Physician respondents treated a mean ± SD of 44 ± 67 athletes with PRP in their careers. Collegiate team physicians (with 69.4 ± 100 athletes) and NFL physicians (with 60.4 ± 87.8 athletes) treated the most players in their careers with PRP, while NHL physicians (with 18.0 ± 12.7 athletes) treated the fewest. These data are in contrast with the medians and interquartile ranges for such groups: collegiate (30 ± 87 athletes), NFL (30 ± 83.5 athletes), and NHL (20 ± 20 athletes). The median number of players treated by physicians based on sports affiliation is depicted in Figure 1.

Figure 1. — Number of players treated in career by sport affiliation. Values are presented as median, interquartile range, and 95% CI. MLB, Major League Baseball; MLS, Major League Soccer; NBA, National Basketball Association; NFL, National Football League; NHL, National Hockey League.

Collegiate physicians also provided the most injections (26.1 ± 60.5) in the previous sport season prior to survey administration, as closely followed by NFL physicians (23.65 ± 55.8) and with NHL physicians (2.6 ± 1.88) again treating the least. These data are again contrasted by the median and interquartile ranges for these groups: collegiate (4 ± 18), NFL (8 ± 16), and NHL (3 ± 3). The median number of injections given by physicians in the previous season based on sports affiliation is depicted in Figure 2.

Figure 2. — Injections given in the past season by sport affiliation. Values are presented as median, interquartile range, and 95% CI. MLB, Major League Baseball; MLS, Major League Soccer; NBA, National Basketball Association; NFL, National Football League; NHL, National Hockey League.

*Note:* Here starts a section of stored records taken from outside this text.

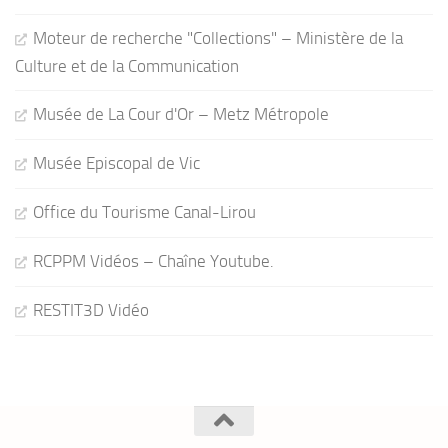
Moteur de recherche "Collections" – Ministère de la
Culture et de la Communication
Musée de La Cour d'Or – Metz Métropole
Musée Episcopal de Vic
Office du Tourisme Canal-Lirou
RCPPM Vidéos – Chaîne Youtube.
RESTIT3D Vidéo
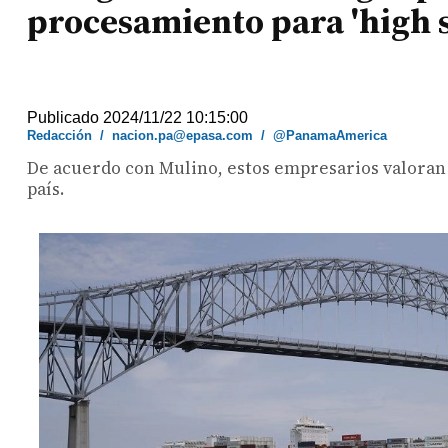
procesamiento para 'high s
Publicado 2024/11/22 10:15:00
Redacción
/
nacion.pa@epasa.com
/
@PanamaAmerica
De acuerdo con Mulino, estos empresarios valoran 
país.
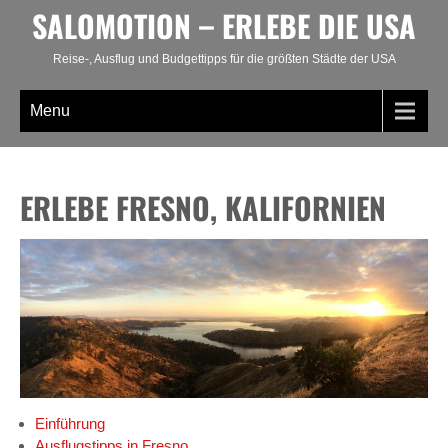
Skip
SALOMOTION – ERLEBE DIE USA
to
content
Reise-, Ausflug und Budgettipps für die größten Städte der USA
Menu
ERLEBE FRESNO, KALIFORNIEN
Einführung
Ausflugstipps in Fresno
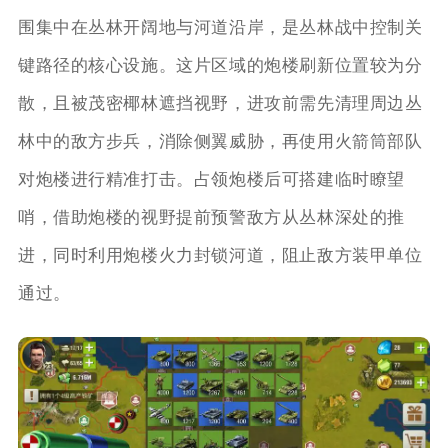
围集中在丛林开阔地与河道沿岸，是丛林战中控制关
键路径的核心设施。这片区域的炮楼刷新位置较为分
散，且被茂密椰林遮挡视野，进攻前需先清理周边丛
林中的敌方步兵，消除侧翼威胁，再使用火箭筒部队
对炮楼进行精准打击。占领炮楼后可搭建临时瞭望
哨，借助炮楼的视野提前预警敌方从丛林深处的推
进，同时利用炮楼火力封锁河道，阻止敌方装甲单位
通过。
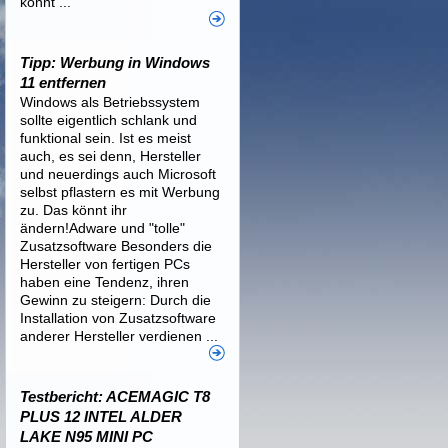
könnt ...
Tipp: Werbung in Windows
11 entfernen
Windows als Betriebssystem
sollte eigentlich schlank und
funktional sein. Ist es meist
auch, es sei denn, Hersteller
und neuerdings auch Microsoft
selbst pflastern es mit Werbung
zu. Das könnt ihr
ändern!Adware und "tolle"
Zusatzsoftware Besonders die
Hersteller von fertigen PCs
haben eine Tendenz, ihren
Gewinn zu steigern: Durch die
Installation von Zusatzsoftware
anderer Hersteller verdienen ...
Testbericht: ACEMAGIC T8
PLUS 12 INTEL ALDER
LAKE N95 MINI PC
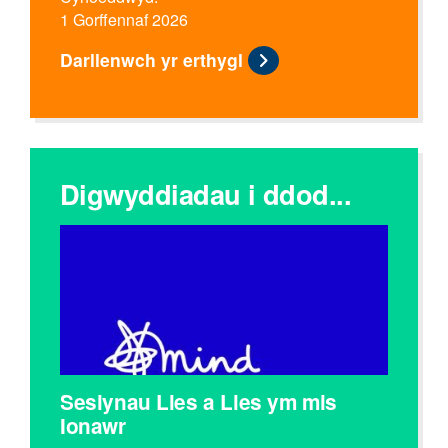
1 Gorffennaf 2026
Darllenwch yr erthygl
Digwyddiadau i ddod...
Sesiynau Lles a Lles ym mis
Ionawr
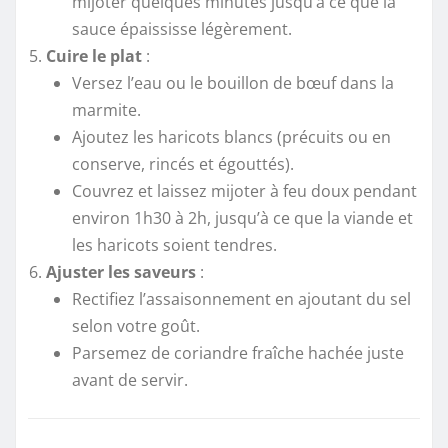
mijoter quelques minutes jusqu’à ce que la
sauce épaississe légèrement.
Cuire le plat
:
Versez l’eau ou le bouillon de bœuf dans la
marmite.
Ajoutez les haricots blancs (précuits ou en
conserve, rincés et égouttés).
Couvrez et laissez mijoter à feu doux pendant
environ 1h30 à 2h, jusqu’à ce que la viande et
les haricots soient tendres.
Ajuster les saveurs
:
Rectifiez l’assaisonnement en ajoutant du sel
selon votre goût.
Parsemez de coriandre fraîche hachée juste
avant de servir.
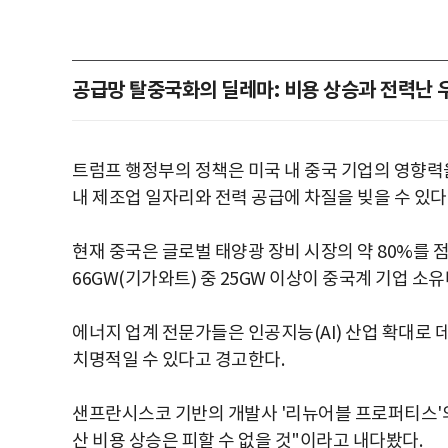
공급망 탈중국화의 딜레마: 비용 상승과 전력난 
트럼프 행정부의 정책은 미국 내 중국 기업의 영향력
내 제조업 일자리와 전력 공급에 차질을 빚을 수 있다
현재 중국은 글로벌 태양광 장비 시장의 약 80%를 점
66GW(기가와트) 중 25GW 이상이 중국계 기업 소유
에너지 업계 전문가들은 인공지능(AI) 산업 확대로
치명적일 수 있다고 경고한다.
샌프란시스코 기반의 개발사 '리뉴어블 프로퍼티스'의 
산 비용 상승은 피할 수 없을 것"이라고 내다봤다.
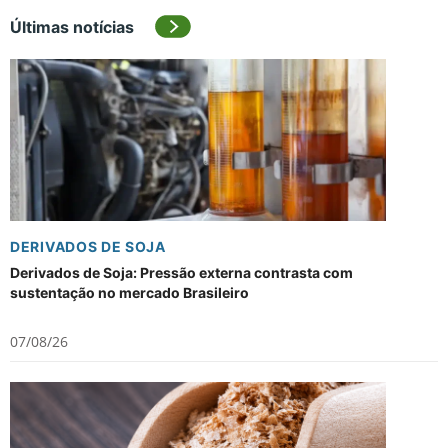
Últimas notícias
DERIVADOS DE SOJA
Derivados de Soja: Pressão externa contrasta com
sustentação no mercado Brasileiro
07/08/26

The majority of respondents reported no complications from PRP injections (70%), with pain being the most commonly reported complication (26%). The most serious complications following injection were hamstring rupture and iatrogenic calcification. The hamstring rupture occurred distally following PRP injection in the medial collateral ligament, and the calcification was observed in the hip flexors following core muscle injection. The surgeons who indicated these complications reported utilizing ultrasonography for guidance and providing only 1 injection, on average, for their most common indications for PRP. These results are summarized in Table 2.

TABLE 2.

Complications Following Injection of Platelet-Rich Plasma

Respondents	None	Pain	Tendon Rupture	Calcification
n (%)	32 (70)	12 (26)	1 (2)	1 (2)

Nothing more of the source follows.